Monday, September 10, 2007

IMPORTANT NOTIFICATION

Fellow-patriots, new readers, loyal readers, and readers who disagree with my theme:

The handy-dandy resource which Hercules Mulligan has proudly presented to the public, The Founders' Bookshelf, has been relocated. It now has a blog of its own, to which I will add posts (from time to time, this will not be updated frequently) on some handy-dandy homework tips on the Founders' writings, as well as how to most successfully search the online editions.

I hope you like the new changes and find them beneficial. I might add, the page makes it feel more ... old-style -- which I like. It is reminiscent (to me, anyway) of that electric feeling one gets when he walks into a library, dusts off books that have been neither read, studied, or reprinted in ages, and embarks upon that little journey through our nation's hidden past. That kind of sense is one of the things that makes studying history an unstoppable obsession (I hear my family snicker). I just want my fellow-explorers, new and old, to share that same passion.

2 Comments:

Our Founding Truth said...

Herc,

That is one of the best if not the best collection I've seen. William Penn's info is there when you click on Plato.

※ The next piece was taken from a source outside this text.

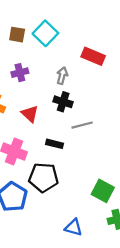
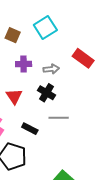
brown square: (17, 35) -> (13, 35), moved
purple cross: (20, 73) -> (24, 64), moved
gray arrow: (62, 76) -> (51, 69), turned 56

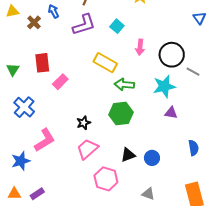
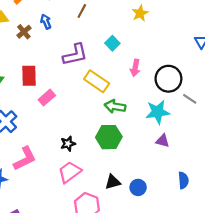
purple L-shape: (84, 25) -> (75, 55), moved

I need to read a lot of those.

OFT

Hercules Mulligan said...

Gee, thanks for the kind words, OFT. I am really proud of the collection myself. In the early months of my study of our Founding history, I experienced mcuh frustration in never being able to access the original sources. But then I learned how to use the Internet, and the "Founders' Bookshelf" is the result. I know that many people share the passion that I have in learning about our little-known, and little-understood past, and don't know where to look. I created this collection to help students like (and) myself.

"William Penn's info is there when you click on Plato."

OOPS. Thanks a lot for letting me know. By the time you read this comment, it will probably be all fixed.

"I need to read a lot of those."

{chuckle} Yeah, me too. I don't know when I will get around to reading HALF of my own collection, but I hope to read through M.O. Warren's History of the Revolution, and J. C. Hamilton's History of the Republic -- the latter is especially fascinating. He. like David Barton, looks at our history as being a Christian history, and the writings, facts, and anecdotes are astounding. Just glimpsing into his book reminds me that it takes longer than four years of study (the length of time I have spent in this study so far) to be an expert on our Founding Era history.